I’m going to highlight that performance is a spectrum.
And I’m going to show that rendering performance is more important than any of the Lighthouse page load metrics(*). (By a large margin!)
What we know
You’ve probably seen a lot of these knowledge bombs already:
- Every 100ms improvement brings Walmart up to 1% incremental revenue
- Cloudflare reports that going from 5.7s to 2.4s load time triples the conversion rate
- Akamai reports that a two-second delay in web page load time increase bounce rates by 103 percent
I could go on… But you get the gist:
Fast = $
Or “Fast is cash.”
What we don’t know
Are we supposed to obsess over page load times when there’s only one page loaded on what might amount to a 40-minute shopping session?
So the first question becomes:
Is it true… for us?
Like I said earlier, performance is a spectrum, and we can get an answer backed by data within a day.

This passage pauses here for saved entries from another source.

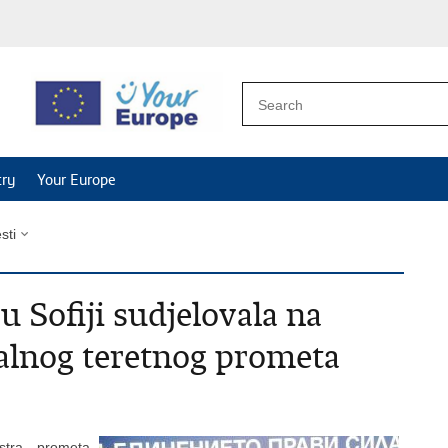
try
Your Europe
esti
u Sofiji sudjelovala na
alnog teretnog prometa
stra prometa,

How? Well, some of our users already have a slow experience, and some of them already have a fast experience (you can think of how Apple throttles iPhones when their battery reaches end of life). This means we can bucket people by experience level and observe the impact conversion rates.
Following the trail paved by Lighthouse and the Chrome UX Dashboard, we followed User Centric Performance Metrics and sent the following data as events in GA:
- First Paint - (Chrome Only) That’s the time it takes to see anything
- Time to Interactive - (Chrome Only) Time it takes until the page responds to user interactions within 50 milliseconds
- Time to App Load - (Custom, All Browsers) That’s the time it takes for the app to load and
React.hydrateto complete. At this point, the app responds to user interactions, but maybe not under 50 milliseconds.
And this is the kind of results we observed:
Which means… it’s kind of(†) true!
Fast = $
In fact, what we observed was the following:
On mobile, per session, users who experienced fast load times bring 17% more revenue than average, and 78% more revenue than slow.
So, how many users are in each category? How much incremental revenue would we make by moving users from the slow to average, and average to fast?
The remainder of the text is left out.